After five years, the travel facility expires, and the Australian permanent resident visa holder may either apply for Australian citizenship (especially if in Australia) or obtain a resident return visa.

Assuming the Department of Home Affairs is working at full capacity, the travel facility expiry reminder service will remind affected permanent residents that the travel facility on their permanent visa is expiring in 60 days.

The email reminders are currently limited to holders of the partner visa (subclass 100); employer nomination scheme visa (856); skilled sponsored visa (176) and the other partner visa (subclass 801)

Australian PRs should therefore update their email and residence addresses with the Department of Home Affairs.

New Zealand’s closed borders
For Filipinos with New Zealand permanent resident visas, their residence status will not be affected even if they traveled overseas (e.g., visited the Philippines and got caught in the travel restrictions of the Inter-Agency Task Force for the Management of Emerging Infectious Diseases and border closures of New Zealand).

Similarly, those with valid returning resident visas with valid travel conditions (granted prior to Nov. 29, 2010) may be allowed to return to New Zealand as a resident, unless there are travel conditions that need to be complied with such as an expiry date allowing legal entry and resuming residency in New Zealand.

Leave to remain
The British have a different description for permanent residency in two stages, period of leave to remain on a specific visa and the time required to qualify for indefinite leave to remain in the UK.

The first five years of having worked legally in the UK qualifies a migrant to apply for the residence card, also valid for five years.
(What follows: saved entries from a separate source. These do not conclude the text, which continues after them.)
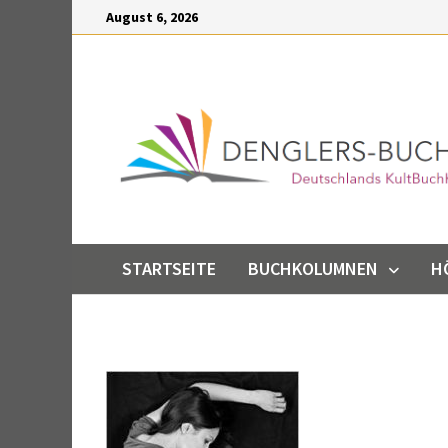
Inhalt
Zum
August 6, 2026
springen
Inhalt
springen
STARTSEITE
BUCHKOLUMNEN
H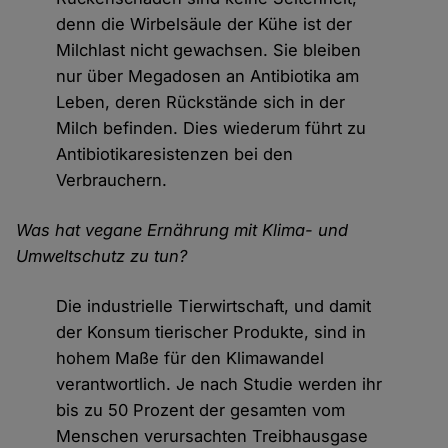
denn die Wirbelsäule der Kühe ist der
Milchlast nicht gewachsen. Sie bleiben
nur über Megadosen an Antibiotika am
Leben, deren Rückstände sich in der
Milch befinden. Dies wiederum führt zu
Antibiotikaresistenzen bei den
Verbrauchern.
Was hat vegane Ernährung mit Klima- und
Umweltschutz zu tun?
Die industrielle Tierwirtschaft, und damit
der Konsum tierischer Produkte, sind in
hohem Maße für den Klimawandel
verantwortlich. Je nach Studie werden ihr
bis zu 50 Prozent der gesamten vom
Menschen verursachten Treibhausgase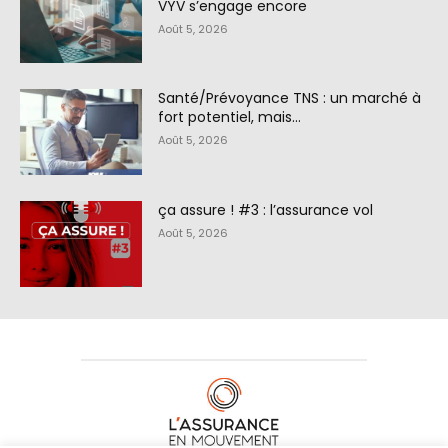
VYV s’engage encore
Août 5, 2026
Santé/Prévoyance TNS : un marché à
fort potentiel, mais…
Août 5, 2026
ça assure ! #3 : l’assurance vol
Août 5, 2026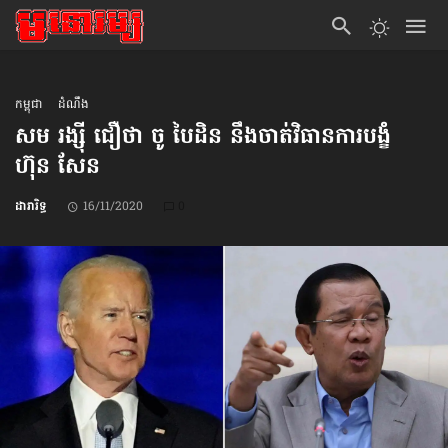
កម្ពុជា
ដំណឹង
សម រង្ស៊ី ជឿថា ចូ បៃដិន នឹងចាត់​វិធានការបង្ខំ
ហ៊ុន សែន
ដារារិទ្ធ
16/11/2020
0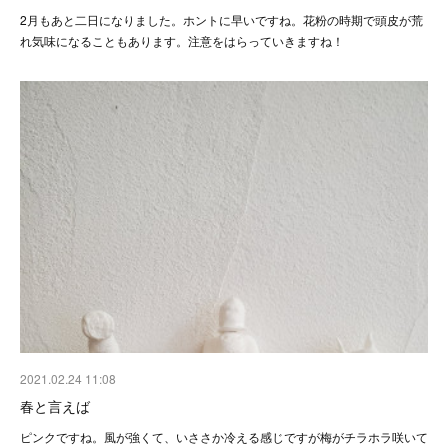
2月もあと二日になりました。ホントに早いですね。花粉の時期で頭皮が荒
れ気味になることもあります。注意をはらっていきますね！
2021.02.24 11:08
春と言えば
ピンクですね。風が強くて、いささか冷える感じですが梅がチラホラ咲いて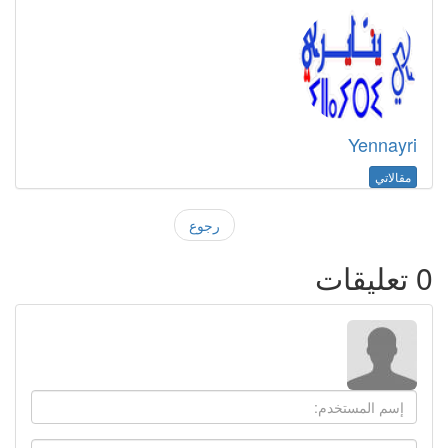
Yennayri
مقالاتي
رجوع
0
تعليقات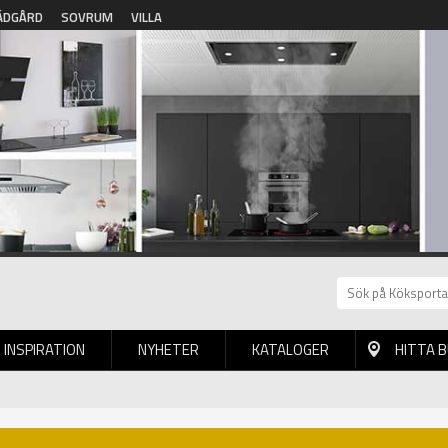
ÄDGÅRD
SOVRUM
VILLA
INSPIRATION
NYHETER
KATALOGER
HITTA 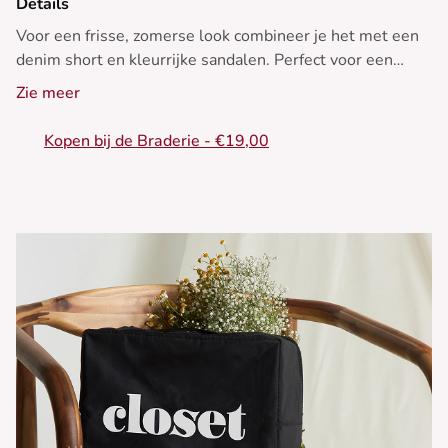
Details
Voor een frisse, zomerse look combineer je het met een
denim short en kleurrijke sandalen. Perfect voor een
wandeling in de zon!
Zie meer
- Katoenen T-shirt
Kopen bij de Braderie - €19,00
- Ongedwongen pasvorm
- Korte mouwen
- Ronde hals
- Geborduurd fruitig ijsmotief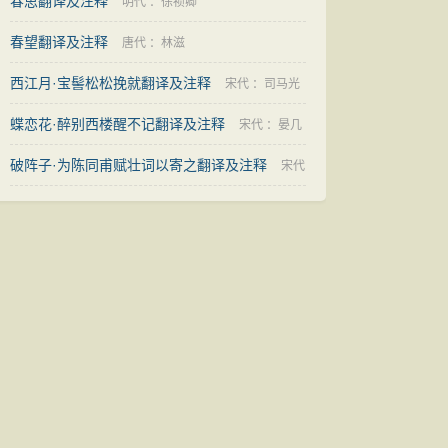
春思翻译及注释
明代
：
徐祯卿
春望翻译及注释
唐代
：
林滋
西江月·宝髻松松挽就翻译及注释
宋代
：
司马光
蝶恋花·醉别西楼醒不记翻译及注释
宋代
：
晏几
破阵子·为陈同甫赋壮词以寄之翻译及注释
道
宋代
：
辛弃疾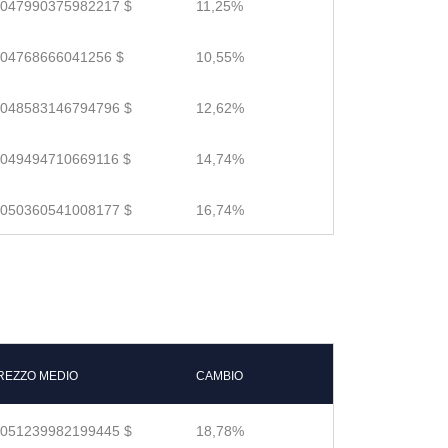
.047990375982217 $
11,25%
.04768666041256 $
10,55%
.048583146794796 $
12,62%
.049494710669116 $
14,74%
.050360541008177 $
16,74%
REZZO MEDIO
CAMBIO
.051239982199445 $
18,78%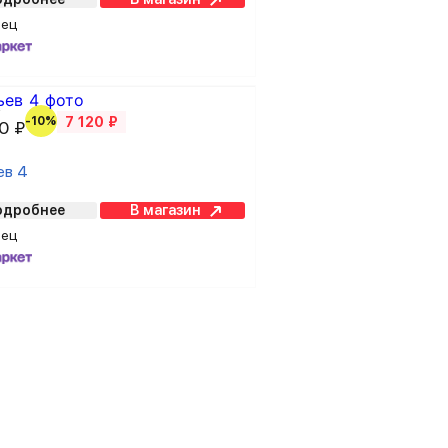
вец
₽
-10%
7 120 ₽
0 ₽
ев 4
одробнее
В магазин
вец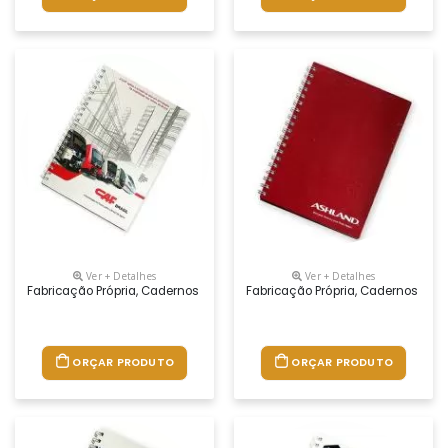
Ver + Detalhes
Ver + Detalhes
Fabricação Própria, Cadernos Personalizados Do Seu Jeito.tamanhos 1
Fabricação Própria, Cadernos Per
ORÇAR PRODUTO
ORÇAR PRODUTO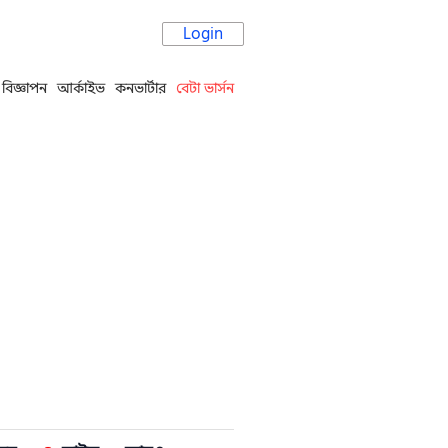
Login
বিজ্ঞাপন
আর্কাইভ
কনভার্টার
বেটা ভার্সন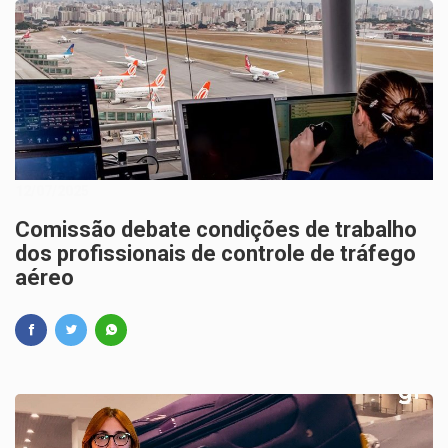
12/07/2025
Comissão debate condições de trabalho
dos profissionais de controle de tráfego
aéreo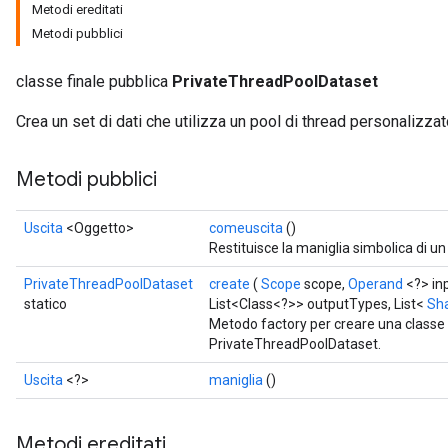
Metodi ereditati
Metodi pubblici
classe finale pubblica
PrivateThreadPoolDataset
Crea un set di dati che utilizza un pool di thread personalizzat
ize
Metodi pubblici
Uscita
<Oggetto>
comeuscita
()
Restituisce la maniglia simbolica di un
PrivateThreadPoolDataset
create
(
Scope
scope,
Operand
<?> in
Requantize
statico
List<Class<?>> outputTypes, List<
Sh
ize
Metodo factory per creare una classe
AndReluAndRequantize
PrivateThreadPoolDataset.
u
Uscita
<?>
maniglia
()
uAndRequantize
Metodi ereditati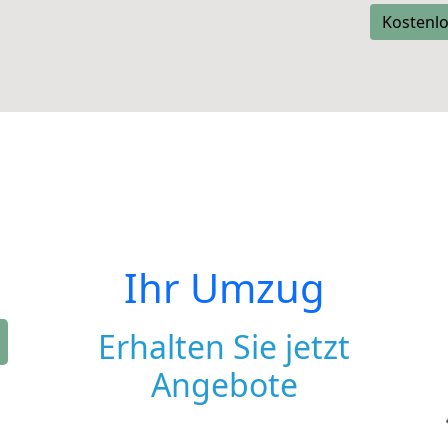
Kostenlo
Ihr Umzug
Erhalten Sie jetzt
Angebote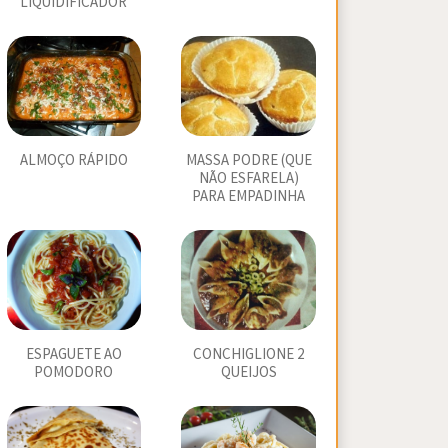
LIQUIDIFICADOR
ALMOÇO RÁPIDO
MASSA PODRE (QUE
NÃO ESFARELA)
PARA EMPADINHA
ESPAGUETE AO
CONCHIGLIONE 2
POMODORO
QUEIJOS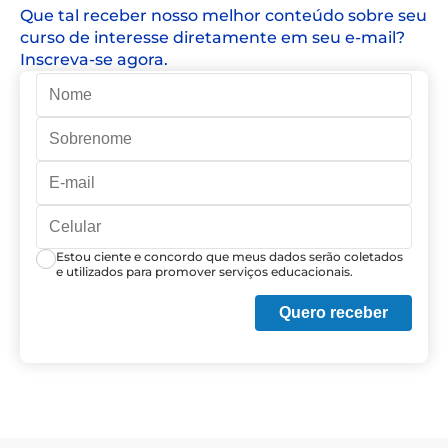
Que tal receber nosso melhor conteúdo sobre seu
curso de interesse diretamente em seu e-mail?
Inscreva-se agora.
Estou ciente e concordo que meus dados serão coletados
e utilizados para promover serviços educacionais.
Quero receber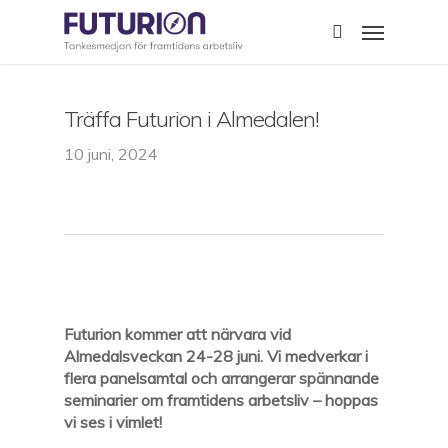
Skip
Menu
to
search
main
content
Träffa Futurion i Almedalen!
10 juni, 2024
Futurion kommer att närvara vid
Almedalsveckan 24-28 juni. Vi medverkar i
flera panelsamtal och arrangerar spännande
seminarier om framtidens arbetsliv – hoppas
vi ses i vimlet!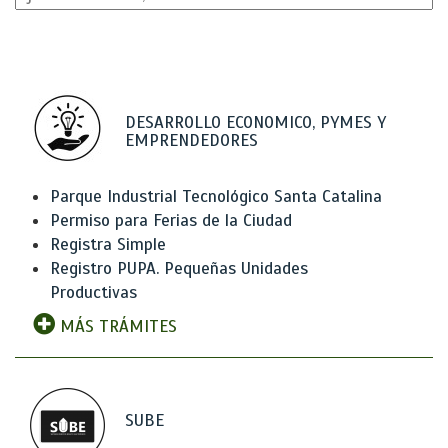
DESARROLLO ECONOMICO, PYMES Y
EMPRENDEDORES
Parque Industrial Tecnológico Santa Catalina
Permiso para Ferias de la Ciudad
Registra Simple
Registro PUPA. Pequeñas Unidades
Productivas
MÁS TRÁMITES
SUBE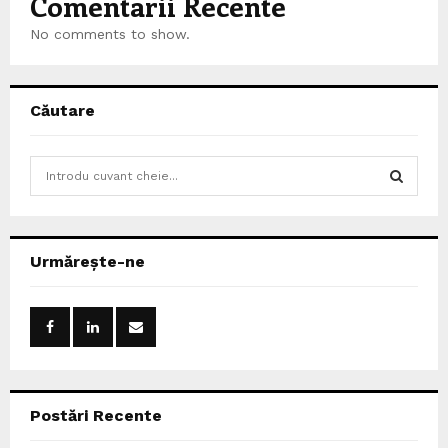
Comentarii Recente
No comments to show.
Căutare
S
e
a
S
r
c
E
Urmărește-ne
h
f
A
o
r
R
:
C
Postări Recente
H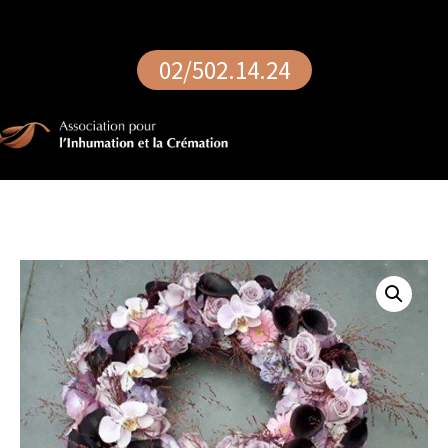
02/502.14.24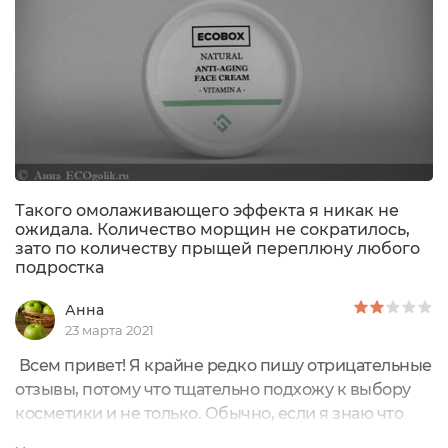
Такого омолаживающего эффекта я никак не
ожидала. Количество морщин не сократилось,
зато по количеству прыщей переплюну любого
подростка
Анна
23 марта 2021
Всем привет! Я крайне редко пишу отрицательные
отзывы, потому что тщательно подхожу к выбору
косметики и не только. Обычно, если я знаю что
какой-то компонент в составе средства мне не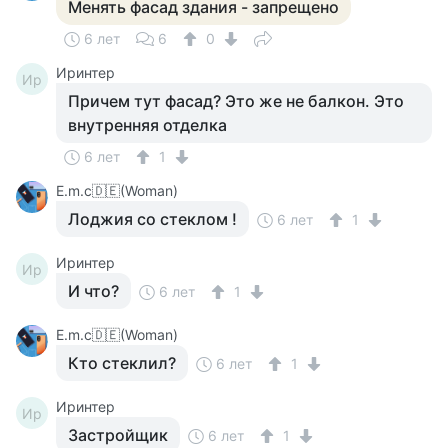
Менять фасад здания - запрещено
6 лет
6
0
Иринтер
Ир
Причем тут фасад? Это же не балкон. Это
внутренняя отделка
6 лет
1
Е.m.c🇩🇪(Woman)
Лоджия со стеклом !
6 лет
1
Иринтер
Ир
И что?
6 лет
1
Е.m.c🇩🇪(Woman)
Кто стеклил?
6 лет
1
Иринтер
Ир
Застройщик
6 лет
1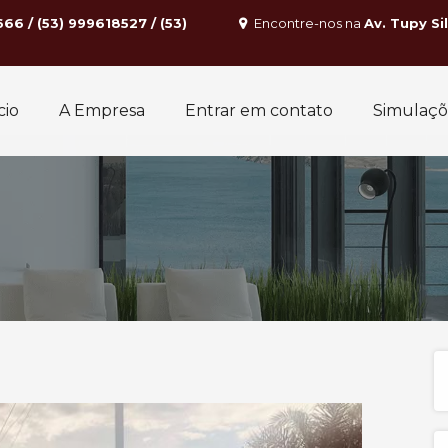
666 / (53) 999618527 / (53)
Encontre-nos na
Av. Tupy Si
cio
A Empresa
Entrar em contato
Simulaçõ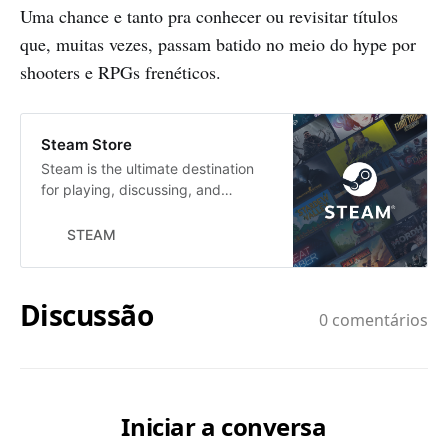
Uma chance e tanto pra conhecer ou revisitar títulos
que, muitas vezes, passam batido no meio do hype por
shooters e RPGs frenéticos.
Steam Store
Steam is the ultimate destination
for playing, discussing, and
creating games.
STEAM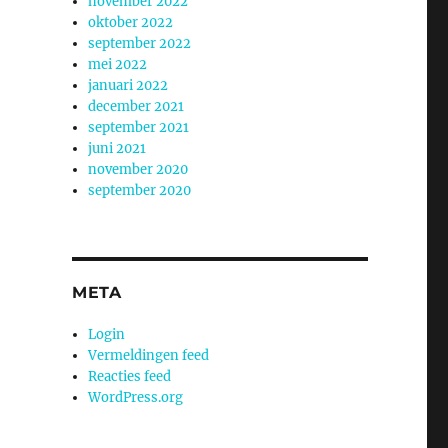
november 2022
oktober 2022
september 2022
mei 2022
januari 2022
december 2021
september 2021
juni 2021
november 2020
september 2020
META
Login
Vermeldingen feed
Reacties feed
WordPress.org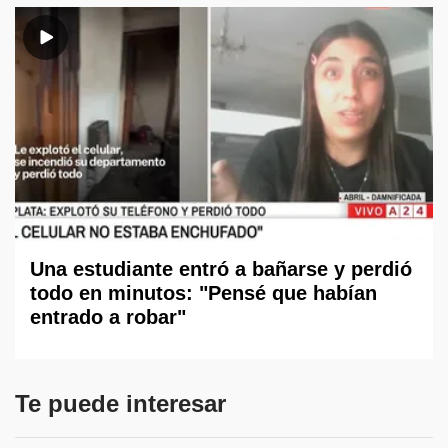
Una estudiante entró a bañarse y perdió
todo en minutos: "Pensé que habían
entrado a robar"
Te puede interesar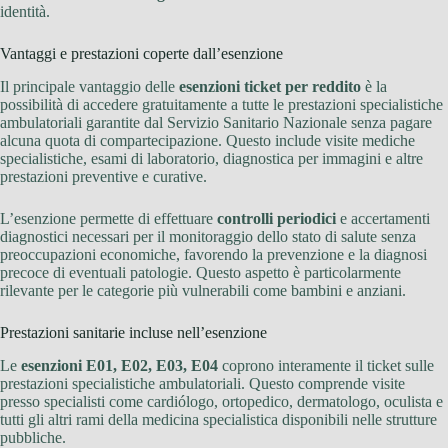
identità.
Vantaggi e prestazioni coperte dall’esenzione
Il principale vantaggio delle
esenzioni ticket per reddito
è la
possibilità di accedere gratuitamente a tutte le prestazioni specialistiche
ambulatoriali garantite dal Servizio Sanitario Nazionale senza pagare
alcuna quota di compartecipazione. Questo include visite mediche
specialistiche, esami di laboratorio, diagnostica per immagini e altre
prestazioni preventive e curative.
L’esenzione permette di effettuare
controlli periodici
e accertamenti
diagnostici necessari per il monitoraggio dello stato di salute senza
preoccupazioni economiche, favorendo la prevenzione e la diagnosi
precoce di eventuali patologie. Questo aspetto è particolarmente
rilevante per le categorie più vulnerabili come bambini e anziani.
Prestazioni sanitarie incluse nell’esenzione
Le
esenzioni E01, E02, E03, E04
coprono interamente il ticket sulle
prestazioni specialistiche ambulatoriali. Questo comprende visite
presso specialisti come cardiólogo, ortopedico, dermatologo, oculista e
tutti gli altri rami della medicina specialistica disponibili nelle strutture
pubbliche.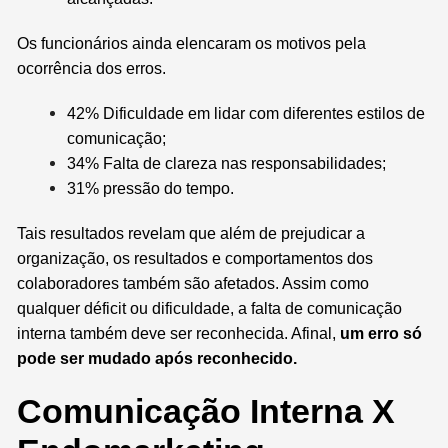
Os funcionários ainda elencaram os motivos pela
ocorrência dos erros.
42% Dificuldade em lidar com diferentes estilos de
comunicação;
34% Falta de clareza nas responsabilidades;
31% pressão do tempo.
Tais resultados revelam que além de prejudicar a
organização, os resultados e comportamentos dos
colaboradores também são afetados. Assim como
qualquer déficit ou dificuldade, a falta de comunicação
interna também deve ser reconhecida. Afinal,
um erro só
pode ser mudado após reconhecido.
Comunicação Interna X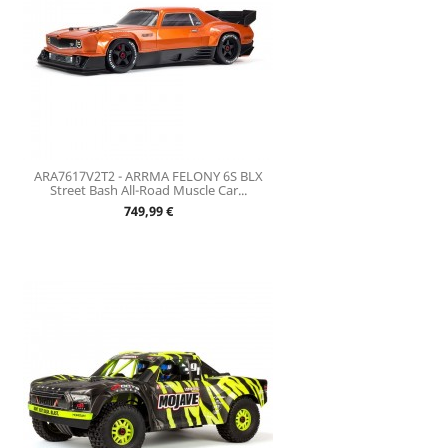
ARA7617V2T2 - ARRMA FELONY 6S BLX
Street Bash All-Road Muscle Car...
Prix
749,99 €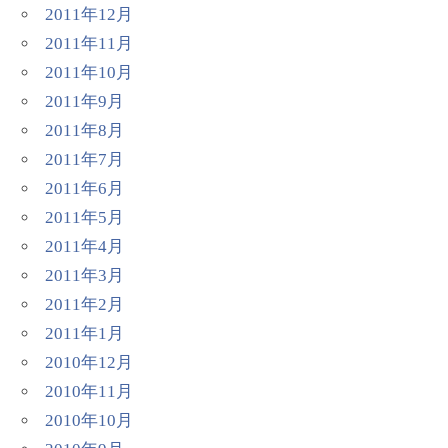
2011年12月
2011年11月
2011年10月
2011年9月
2011年8月
2011年7月
2011年6月
2011年5月
2011年4月
2011年3月
2011年2月
2011年1月
2010年12月
2010年11月
2010年10月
After living in the UK for another five years, the migrant then could qualify to stay in the UK indefinitely (indefinite leave to remain) which has less time restrictions.

The total 10-year qualifying period starts from either the date of arrival in the UK with a visa or when permission to stay in the UK was granted.

Continuous residency during this 10-year period could be broken if the migrant has been out of the UK for 180 days at a time or 540 days total during the qualifying period.

US and Canada more liberal
Between the US and Canada, the latter gives more leeway for permanent residents to maintain their status. To keep a person’s permanent resident status, he/she must have been in Canada for at least 730 days during the last five years. The 730 days may be cumulative or continuous.

On the other hand, absence of a year from the US without a reentry permit could be considered as abandonment of the residency status. In several documented cases, green card holders who have been out of the US for 180 days at a time could be denied admission at a port of entry for failure to maintain residency.

A US green card holder, therefore, who left the US after Thanksgiving in 2019 would be in dangerous waters if return to the US is not possible because of coronavirus conditions, or restricted either by the US permanent resident’s travel or health conditions or family emergency.

An option would be to apply for a returning resident visa which could be submitted to the US Embassy in Manila. The chance of approval is great if the green card holder was a permanent resident when he/she left the US, had no intention of abandoning such residency; has continuing permanent, family ties in the US, and the failure to return was due to circumstances beyond his/her control.

By now it is public knowledge that the pandemic is beyond anybody’s control, not even that of the president of the United States.

However, if he loses and makes good on his threat to leave the US for another country (Russia?), Mr. Trump should have no fears about long-term absence from the US because he is a citizen, born in the US, albeit the grandson of a German immigrant.